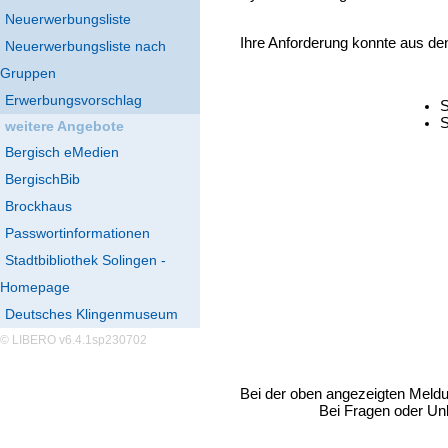
Neuerwerbungsliste
Ihre Anforderung konnte aus de
Neuerwerbungsliste nach
Gruppen
Erwerbungsvorschlag
S
S
weitere Angebote
Bergisch eMedien
BergischBib
Brockhaus
Passwortinformationen
Stadtbibliothek Solingen -
Homepage
Deutsches Klingenmuseum
© LIBERO v6.4.1sp230702
Bei der oben angezeigten Meld
Bei Fragen oder Unk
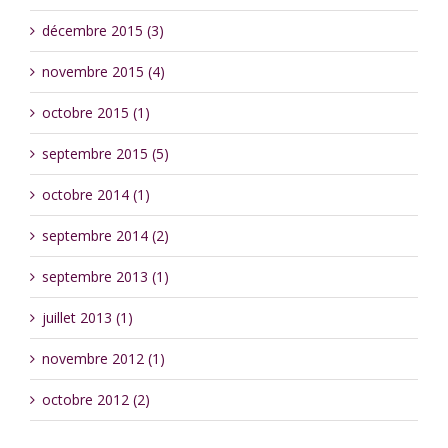
décembre 2015 (3)
novembre 2015 (4)
octobre 2015 (1)
septembre 2015 (5)
octobre 2014 (1)
septembre 2014 (2)
septembre 2013 (1)
juillet 2013 (1)
novembre 2012 (1)
octobre 2012 (2)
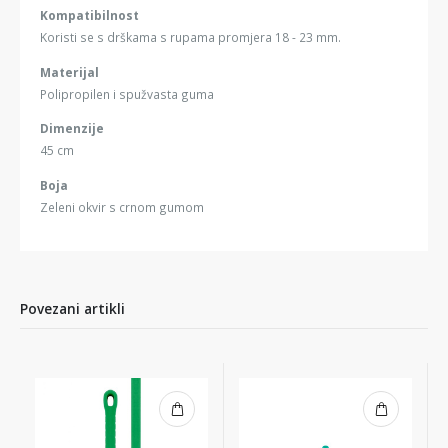
Kompatibilnost
Koristi se s drškama s rupama promjera 18 - 23 mm.
Materijal
Polipropilen i spužvasta guma
Dimenzije
45 cm
Boja
Zeleni okvir s crnom gumom
Povezani artikli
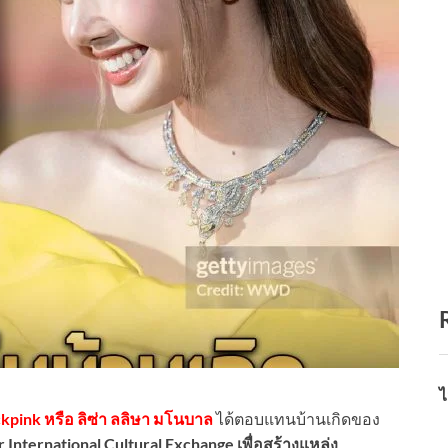
ไ
ackpink หรือ ลิซ่า ลลิษา มโนบาล
ได้ตอบแทนบ้านเกิดของ
 International Cultural Exchange เพื่อสร้างแหล่ง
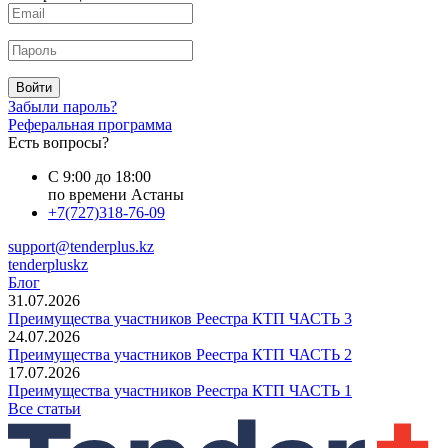
Войти
Забыли пароль?
Реферальная программа
Есть вопросы?
С 9:00 до 18:00
по времени Астаны
+7(727)318-76-09
support@tenderplus.kz
tenderpluskz
Блог
31.07.2026
Преимущества участников Реестра КТП ЧАСТЬ 3
24.07.2026
Преимущества участников Реестра КТП ЧАСТЬ 2
17.07.2026
Преимущества участников Реестра КТП ЧАСТЬ 1
Все статьи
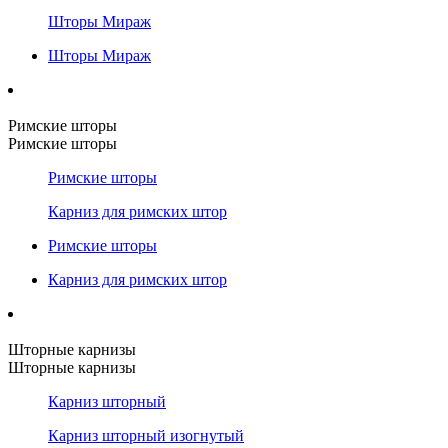
Шторы Мираж
Шторы Мираж
Римские шторы
Римские шторы
Римские шторы
Карниз для римских штор
Римские шторы
Карниз для римских штор
Шторные карнизы
Шторные карнизы
Карниз шторный
Карниз шторный изогнутый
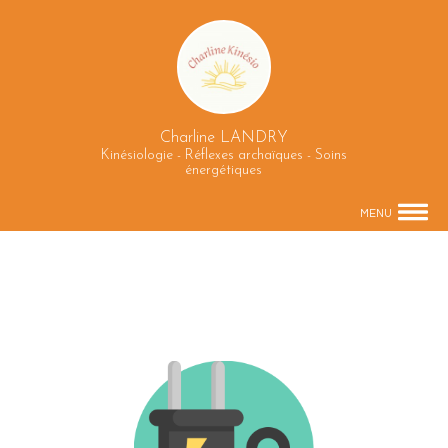
Charline LANDRY
Kinésiologie - Réflexes archaïques - Soins
énergétiques
MENU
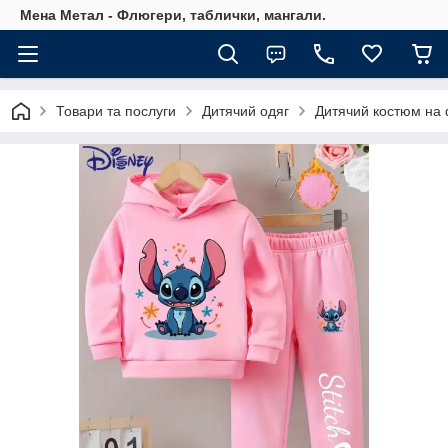
Мена Метал - Флюгери, таблички, мангали.
Товари та послуги
Дитячий одяг
Дитячий костюм на ф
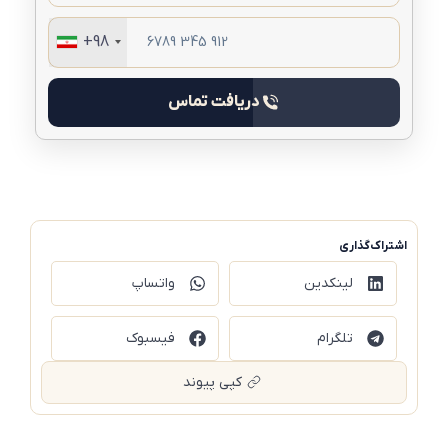
+98
دریافت تماس
اشتراک‌گذاری
لینکدین
واتساپ
تلگرام
فیسبوک
کپی پیوند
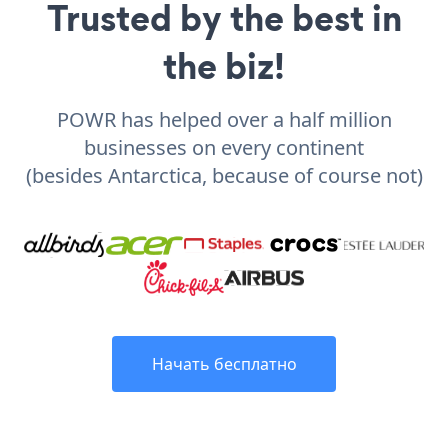
Trusted by the best in
the biz!
POWR has helped over a half million
businesses on every continent
(besides Antarctica, because of course not)
Начать бесплатно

◆ EXERCISE REQUIREMENTS ◆
List every line above containing the word "octobre".

◆ ANSWER TO THIS PROBLEM ◆
octobre 2015 (1)
octobre 2014 (1)
octobre 2012 (2)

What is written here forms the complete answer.